To do
Collect each line of the records containing the string "apps".

= = =

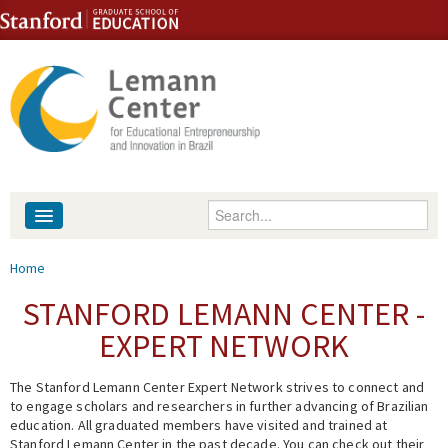
Skip to content
Skip to navigation
Enter your keywords
About
You are here
Home
People
STANFORD LEMANN CENTER -
EXPERT NETWORK
Library
The Stanford Lemann Center Expert Network strives to connect and
Events
to engage scholars and researchers in further advancing of Brazilian
education. All graduated members have visited and trained at
Fellowship Programs
Stanford Lemann Center in the past decade. You can check out their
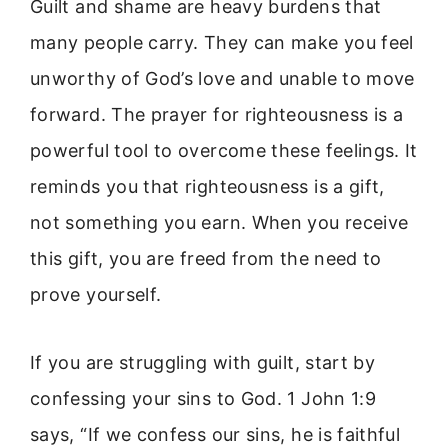
Guilt and shame are heavy burdens that
many people carry. They can make you feel
unworthy of God’s love and unable to move
forward. The prayer for righteousness is a
powerful tool to overcome these feelings. It
reminds you that righteousness is a gift,
not something you earn. When you receive
this gift, you are freed from the need to
prove yourself.
If you are struggling with guilt, start by
confessing your sins to God. 1 John 1:9
says, “If we confess our sins, he is faithful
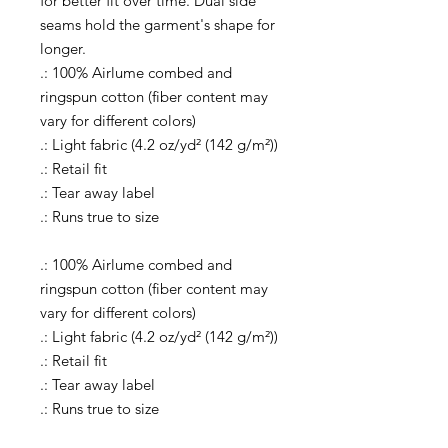
for better fit over time. Dual side
seams hold the garment's shape for
longer.
.: 100% Airlume combed and
ringspun cotton (fiber content may
vary for different colors)
.: Light fabric (4.2 oz/yd² (142 g/m²))
.: Retail fit
.: Tear away label
.: Runs true to size
.: 100% Airlume combed and
ringspun cotton (fiber content may
vary for different colors)
.: Light fabric (4.2 oz/yd² (142 g/m²))
.: Retail fit
.: Tear away label
.: Runs true to size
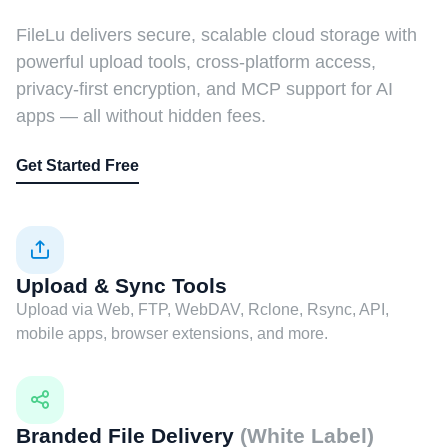
FileLu delivers secure, scalable cloud storage with
powerful upload tools, cross-platform access,
privacy-first encryption, and MCP support for AI
apps — all without hidden fees.
Get Started Free
Upload & Sync Tools
Upload via Web, FTP, WebDAV, Rclone, Rsync, API,
mobile apps, browser extensions, and more.
Branded File Delivery
(White Label)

= = =

Task solution
apps — all without hidden fees.
mobile apps, browser extensions, and more.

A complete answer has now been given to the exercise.